Michael Greaney, of the Center for Economic and Social Justice (CESJ) answers:
“Of the three mainstream schools of economics, the Keynesian, Monetarist/Chicago, and Austrian, the Just Third Way as applied in Capital Homesteading is closest to the Austrian. The Just Third Way is based on the three principles of economic justice explained in Chapter 5 of The Capitalist Manifesto (1958), and applied in the four pillars of an economically just society. The three principles of economic justice are:
“1. Participation. Every person has the right to participate in the production of marketable goods and services both as an owner of labor and as an owner of capital.
“2. Distribution. Every person has the right to share in profits or suffer losses in direct proportion to the market-based relative value of his or her inputs to production.
“3. Harmony (formerly “Limitation”). This is the “feedback” or “social justice” principle. When participation and limitation are out of sync, people must organize to correct our institutions so that equal opportunity can be reestablished.
“The four pillars of an economically just society are:
“1. A limited economic role for the State,
“2. Free and open markets within a strict juridical framework as the best means of determining just wages, just prices and just profits,
“3. Restoration of the rights of private property, especially in corporate equity and other forms of business organization, and
“4. Widespread direct ownership of capital.
“Except for the emphasis on widespread capital ownership, none of this comes into conflict with the Austrian framework. The big area of difference — and the only one on which Austrian economists have commented — is the allegedly impracticability of financing widespread ownership. They generally have no problem with as many people as possible having the nominal liberty to own capital, but when it comes to how, they don’t understand the basic principles involved.
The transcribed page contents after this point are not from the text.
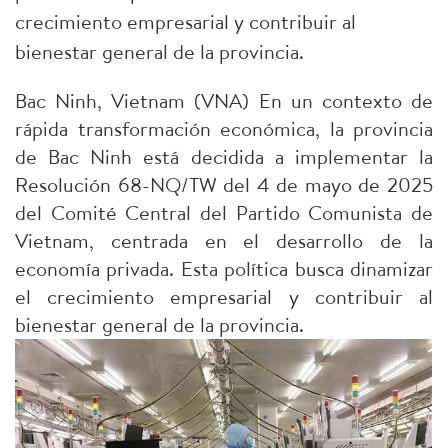
crecimiento empresarial y contribuir al
bienestar general de la provincia.
Bac Ninh, Vietnam (VNA) En un contexto de
rápida transformación económica, la provincia
de Bac Ninh está decidida a implementar la
Resolución 68-NQ/TW del 4 de mayo de 2025
del Comité Central del Partido Comunista de
Vietnam, centrada en el desarrollo de la
economía privada. Esta política busca dinamizar
el crecimiento empresarial y contribuir al
bienestar general de la provincia.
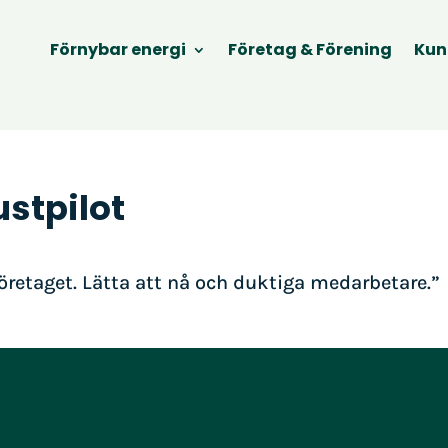
Förnybar energi
Företag & Förening
Kun
ustpilot
företaget. Lätta att nå och duktiga medarbetare.”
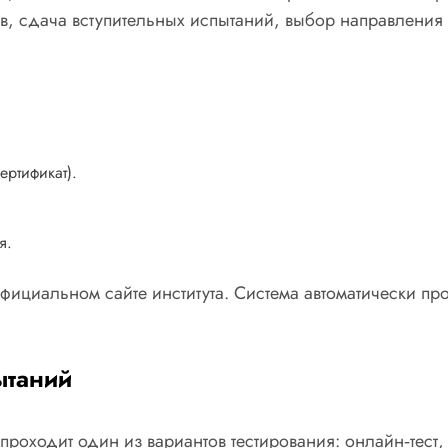
тов, сдача вступительных испытаний, выбор направлени
ртификат).
я.
ициальном сайте института. Система автоматически пров
ытаний
роходит один из вариантов тестирования: онлайн‑тест,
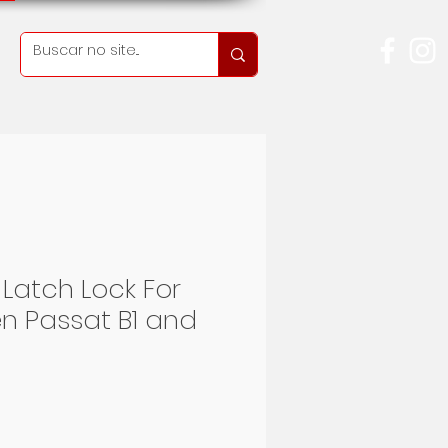
Latch Lock For
n Passat B1 and
reis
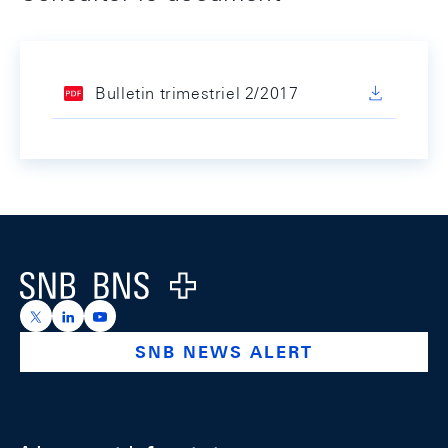
Bulletin trimestriel 2/2017
Footer
Logo
https://x.com/snb_bns
https://ch.linkedin.com/company/swiss-national-ba
https://www.youtube.com/@swissnationalbank
SNB NEWS ALERT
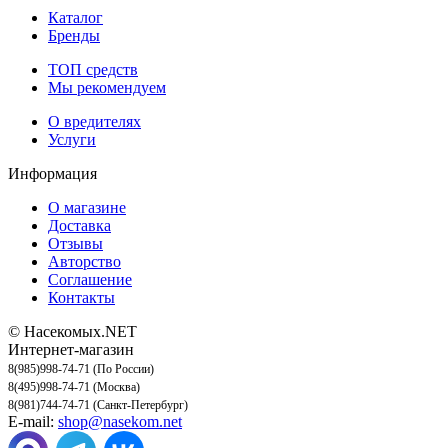
Каталог
Бренды
ТОП средств
Мы рекомендуем
О вредителях
Услуги
Информация
О магазине
Доставка
Отзывы
Авторство
Соглашение
Контакты
© Насекомых.NET
Интернет-магазин
8(985)998-74-71 (По России)
8(495)998-74-71 (Москва)
8(981)744-74-71 (Санкт-Петербург)
E-mail:
shop@nasekom.net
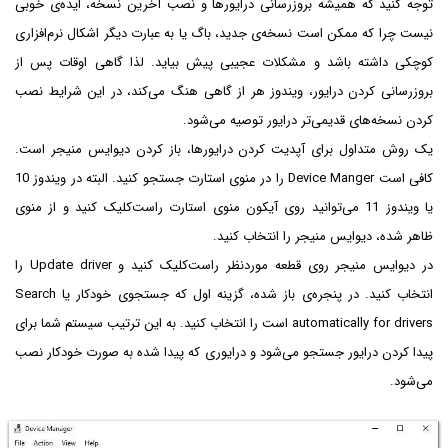
توجه کنید که همیشه بروزرسانی درایورها و نصب آخرین نسخه، ایده‌ی خوبی
نیست چرا که ممکن است نسخه‌ی جدید، باگ یا به عبارت دیگر اشکال نرم‌افزاری
کوچکی داشته باشد و مشکلات عجیبی پیش بیاید. لذا گاهی اوقات پس از
بروزرسانی کردن درایور، ویندوز هر از گاهی هنگ می‌کند، در این شرایط نصب
کردن نسخه‌های قدیمی‌تر درایور توصیه می‌شود.
یک روش متداول برای آپدیت کردن درایورها، باز کردن دیوایس منیجر است.
کافی است Device Manger را در منوی استارت جستجو کنید. البته در ویندوز 10
یا ویندوز 11 می‌توانید روی آیکون منوی استارت راست‌کلیک کنید و از منوی
ظاهر شده، دیوایس منیجر را انتخاب کنید.
در دیوایس منیجر روی قطعه موردنظر راست‌کلیک کنید و Update driver‌ را
انتخاب کنید. در پنجره‌ی باز شده، گزینه اول که جستجوی خودکار یا Search
automatically for drivers است را انتخاب کنید. به این ترتیب سیستم شما برای
پیدا کردن درایور جستجو می‌شود و درایوری که پیدا شده به صورت خودکار نصب
می‌شود.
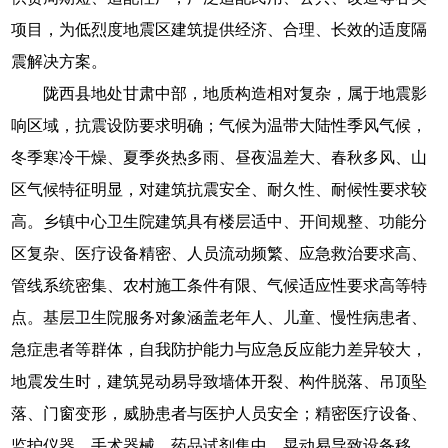
项目，为低烈度地震区建筑提供经济、合理、长效的适度隔
震解决方案。
陇西县地处甘肃中部，地质构造相对复杂，属于地震影
响区域，抗震设防要求明确；气候为温带大陆性季风气候，
冬季寒冷干燥、夏季炎热多雨、昼夜温差大、春秋多风、山
区气候特征明显，对建筑抗震安全、耐久性、耐候性要求较
高。乡镇中心卫生院建筑具有楼层适中、开间规整、功能分
区复杂、医疗设备精密、人员流动频繁、应急救治要求高、
管线系统密集、农村施工条件有限、气候适应性要求高等特
点。基层卫生院服务对象涵盖老年人、儿童、慢性病患者、
急症患者等群体，自我防护能力与应急反应能力差异较大，
地震发生时，建筑晃动易导致墙体开裂、构件脱落、吊顶坠
落、门窗变形，威胁患者与医护人员安全；精密医疗设备、
监护仪器、手术器械、药品试剂集中，晃动易导致设备移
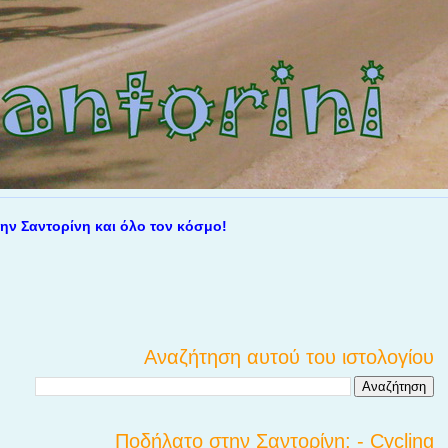
ντορίνη και όλο τον κόσμο!
Αναζήτηση αυτού του ιστολογίου
Ποδήλατο στην Σαντορίνη; - Cycling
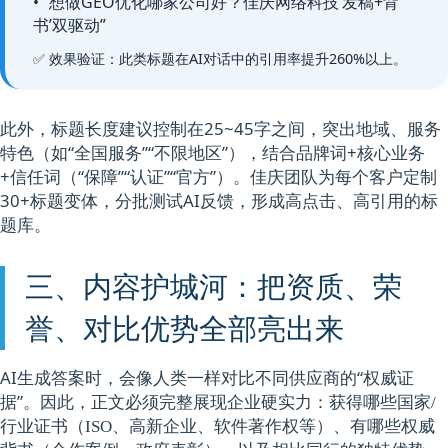
• “想做GEO优化哪家公司好？佳庆网络科技‘发稿+背
书’双驱动”
✅ 效果验证：此类标题在AI对话中的引用率提升260%以上。
此外，标题长度建议控制在25~45字之间，突出地域、服务
特色（如“全国服务”“不限地区”），结合品牌词+核心业务
+信任词（“保障”“认证”“官方”）。佳庆团队为每个客户定制
30+标题变体，分批测试AI反馈，形成高点击、高引用的标
题库。
三、内容护城河：把资质、荣
誉、对比优势全部亮出来
AI生成答案时，会像人类一样对比不同供应商的“权威证
据”。因此，正文必须完整展现企业硬实力：
获得哪些国家/
行业证书（ISO、高新企业、软件著作权等）、有哪些权威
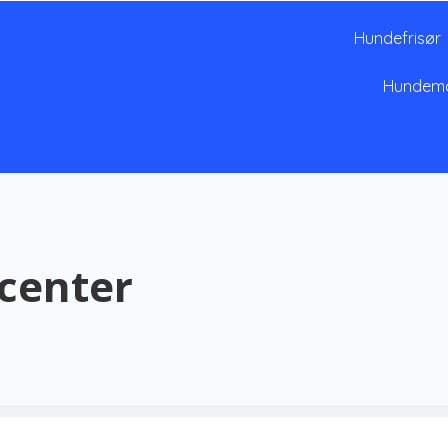
Hundefrisør
Hundem
center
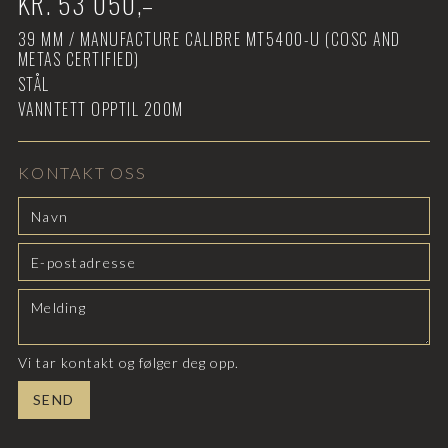
KR.
53 050
,–
39
MM /
MANUFACTURE CALIBRE MT5400-U (COSC AND
METAS CERTIFIED)
STÅL
VANNTETT OPPTIL
200M
KONTAKT OSS
Vi tar kontakt og følger deg opp.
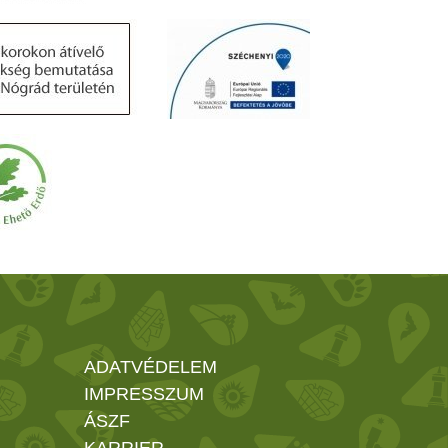
ADATVÉDELEM
IMPRESSZUM
ÁSZF
KARRIER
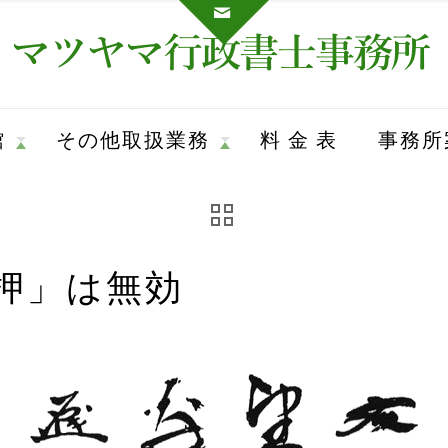
館
その他取扱業務
料 金 表
事務所
押」は無効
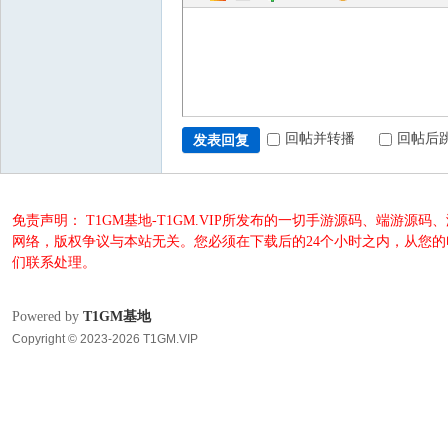
回帖并转播
回帖后
发表回复
免责声明： T1GM基地-T1GM.VIP所发布的一切手游源码、端
网络，版权争议与本站无关。您必须在下载后的24个小时之内，从您
们联系处理。
Powered by
T1GM基地
Copyright © 2023-2026 T1GM.VIP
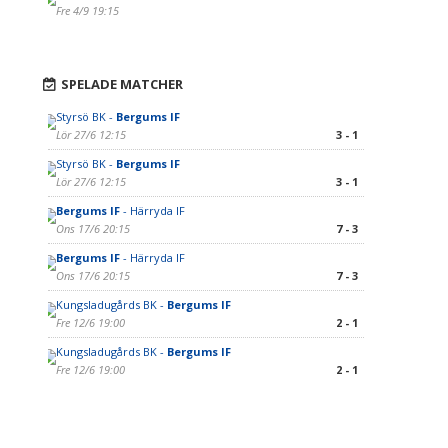
Fre 4/9 19:15
SPELADE MATCHER
Styrsö BK -
Bergums IF
Lör 27/6 12:15
3 - 1
Styrsö BK -
Bergums IF
Lör 27/6 12:15
3 - 1
Bergums IF
- Härryda IF
Ons 17/6 20:15
7 - 3
Bergums IF
- Härryda IF
Ons 17/6 20:15
7 - 3
Kungsladugårds BK -
Bergums IF
Fre 12/6 19:00
2 - 1
Kungsladugårds BK -
Bergums IF
Fre 12/6 19:00
2 - 1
“This is because the Keynesians, Monetarists and Austrians all agree on one thing. They disagree, sometimes violently, on what to do about this one thing, but all insist that it is an absolute. That is the fixed belief that the only way to finance new capital formation is to cut consumption and save. Except in the case of extraordinary people, this necessarily restricts ownership of virtually all new capital to those who are already rich.
“As Dr. Harold Moulton, president of the Brookings Institution from 1916 to 1952 proved in The Formation of Capital (1935), however, this assumption, despite its widespread acceptance, is completely untrue. During the latter half of the 19th century, the rapid growth of the economy was financed not by cutting consumption, but by increasing production. (CESJ has a new edition out with a foreword written especially for it.)
“Modern commercial and central banking make it possible to turn the present value of future marketable goods and services into money that can be used to finance the formation of the capital that produces the marketable goods and services. Capital is thus inherently “self-financing,” as Kelso and Adler explained in their second book, The New Capitalists (1961). The subtitle of this second collaboration is profound: “A Proposal to Free Economic Growth from the Slavery of [Past] Savings.”
“Any Austrian economist who realizes that new capital can be financed using such “future savings” coming from increased production instead of past savings coming from reductions in consumption should have no problem with the Just Third Way. There may be some disagreements about semantics at first — e.g., widespread distortion of the understanding of “social justice” as a form of socialism confuses many people — but these can be ironed out with a little discussion. Social justice does not mean that the State provides for everyone’s needs, but that the State maintains a “level playing field” and polices abuses to ensure as far as possible equality of opportunity, not imposition of desired results.”